-------- Data section

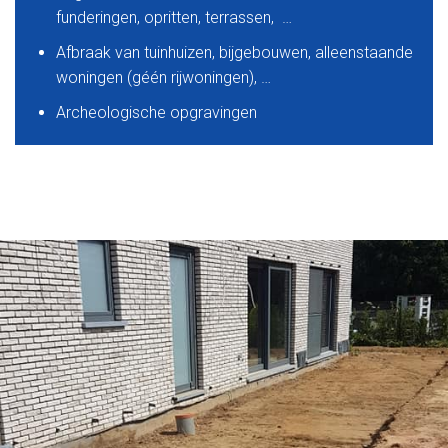
funderingen, opritten, terrassen, …
Afbraak van tuinhuizen, bijgebouwen, alleenstaande
woningen (géén rijwoningen), …
Archeologische opgravingen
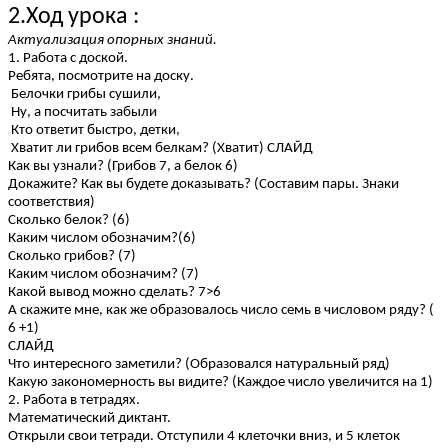
2.Ход урока :
Актуализация опорных знаний.
1. Работа с доской.
Ребята, посмотрите на доску.
Белочки грибы сушили,
Ну, а посчитать забыли
Кто ответит быстро, детки,
Хватит ли грибов всем белкам? (Хватит) СЛАЙД
Как вы узнали? (Грибов 7, а белок 6)
Докажите? Как вы будете доказывать? (Составим пары. Знаки
соответствия)
Сколько белок? (6)
Каким числом обозначим?(6)
Сколько грибов? (7)
Каким числом обозначим? (7)
Какой вывод можно сделать? 7>6
А скажите мне, как же образовалось число семь в числовом ряду? (
6 +1)
СЛАЙД
Что интересного заметили? (Образовался натуральный ряд)
Какую закономерность вы видите? (Каждое число увеличится на 1)
2. Работа в тетрадях.
Математический диктант.
Открыли свои тетради. Отступили 4 клеточки вниз, и 5 клеток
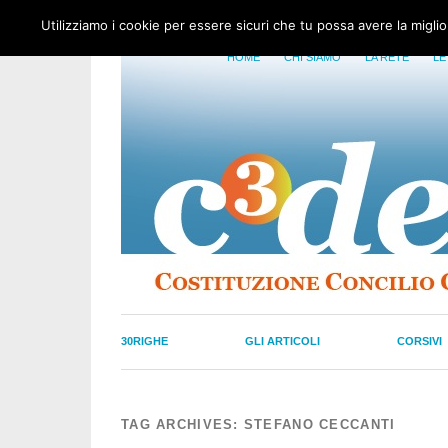
Utilizziamo i cookie per essere sicuri che tu possa avere la migli
HOME
CHI SIAMO
LA RETE
LE
30RIGHE
GLI ARTICOLI
CORSIVI
TAG ARCHIVES:
STEFANO CECCANTI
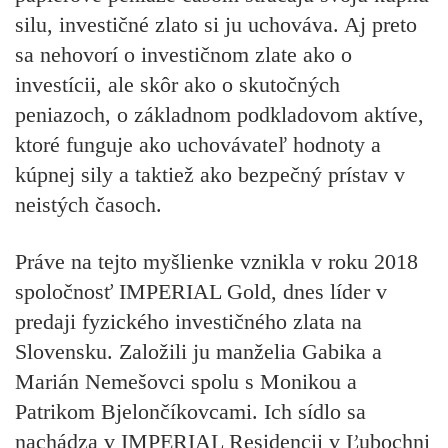
silu, investičné zlato si ju uchováva. Aj preto
sa nehovorí o investičnom zlate ako o
investícii, ale skôr ako o skutočných
peniazoch, o základnom podkladovom aktíve,
ktoré funguje ako uchovávateľ hodnoty a
kúpnej sily a taktiež ako bezpečný prístav v
neistých časoch.
Práve na tejto myšlienke vznikla v roku 2018
spoločnosť IMPERIAL Gold, dnes líder v
predaji fyzického investičného zlata na
Slovensku. Založili ju manželia Gabika a
Marián Nemešovci spolu s Monikou a
Patrikom Bjelončíkovcami. Ich sídlo sa
nachádza v IMPERIAL Residencii v Ľubochni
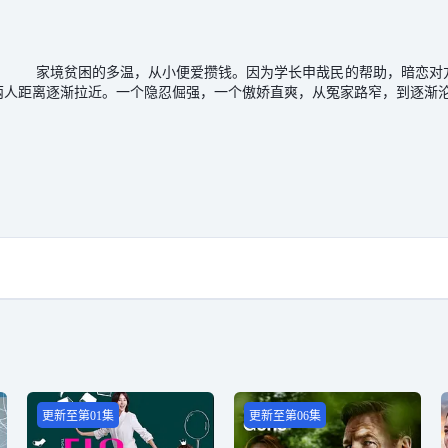
爱攒钱。因为学长申哉民的帮助，暗恋对方十年。而多温
两人距离逐渐拉近。一个隐忍倔强，一个傲娇直爽，从冤家路窄，到逐渐
更新至第01集
更新至第06集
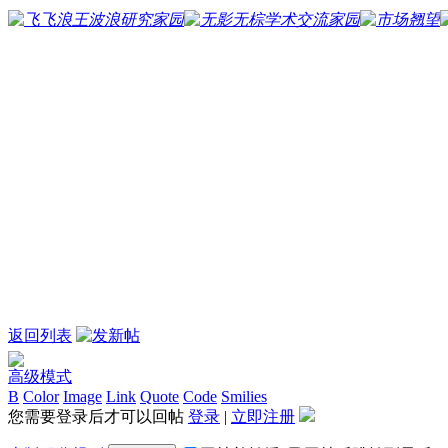
返回列表
高级模式
B
Color
Image
Link
Quote
Code
Smilies
您需要登录后才可以回帖
登录
|
立即注册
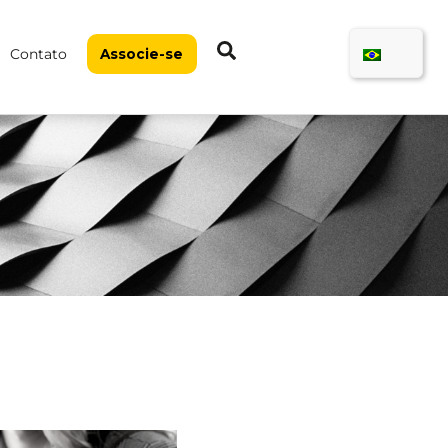
Pesquisar
Contato
Associe-se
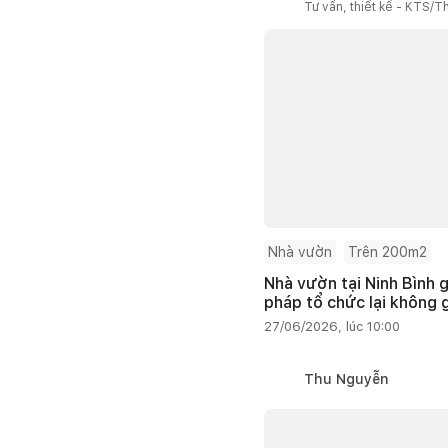
Tư vấn, thiết kế - KTS/Th
Nhà vườn
Trên 200m2
Nhà vườn tại Ninh Bình g
pháp tổ chức lại không 
27/06/2026, lúc 10:00
Thu Nguyễn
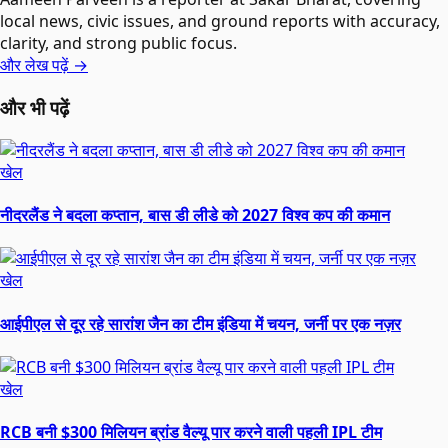
local news, civic issues, and ground reports with accuracy,
clarity, and strong public focus.
और लेख पढ़ें →
और भी पढ़ें
खेल
नीदरलैंड ने बदला कप्तान, बास डी लीडे को 2027 विश्व कप की कमान
खेल
आईपीएल से दूर रहे सारांश जैन का टीम इंडिया में चयन, जर्नी पर एक नज़र
खेल
RCB बनी $300 मिलियन ब्रांड वैल्यू पार करने वाली पहली IPL टीम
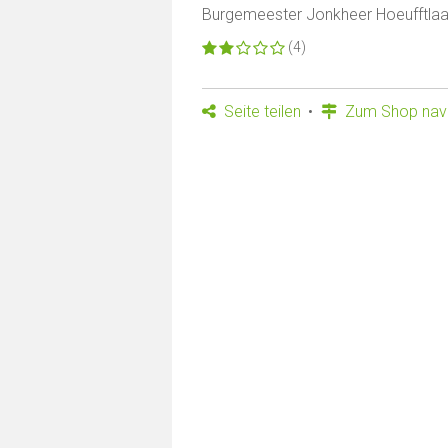
Burgemeester Jonkheer Hoeufftlaa
(4)
Seite teilen
Zum Shop navi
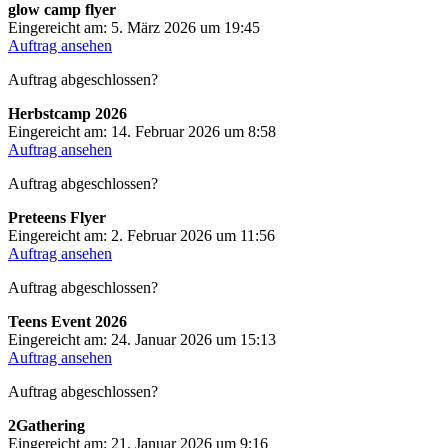
glow camp flyer
Eingereicht am: 5. März 2026 um 19:45
Auftrag ansehen
Auftrag abgeschlossen?
Herbstcamp 2026
Eingereicht am: 14. Februar 2026 um 8:58
Auftrag ansehen
Auftrag abgeschlossen?
Preteens Flyer
Eingereicht am: 2. Februar 2026 um 11:56
Auftrag ansehen
Auftrag abgeschlossen?
Teens Event 2026
Eingereicht am: 24. Januar 2026 um 15:13
Auftrag ansehen
Auftrag abgeschlossen?
2Gathering
Eingereicht am: 21. Januar 2026 um 9:16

----------------

(Exercise brief):
From the entries above, extract every line where the word "числом" appears.

(Answer for this exercise):
Каким числом обозначим?(6)
Каким числом обозначим? (7)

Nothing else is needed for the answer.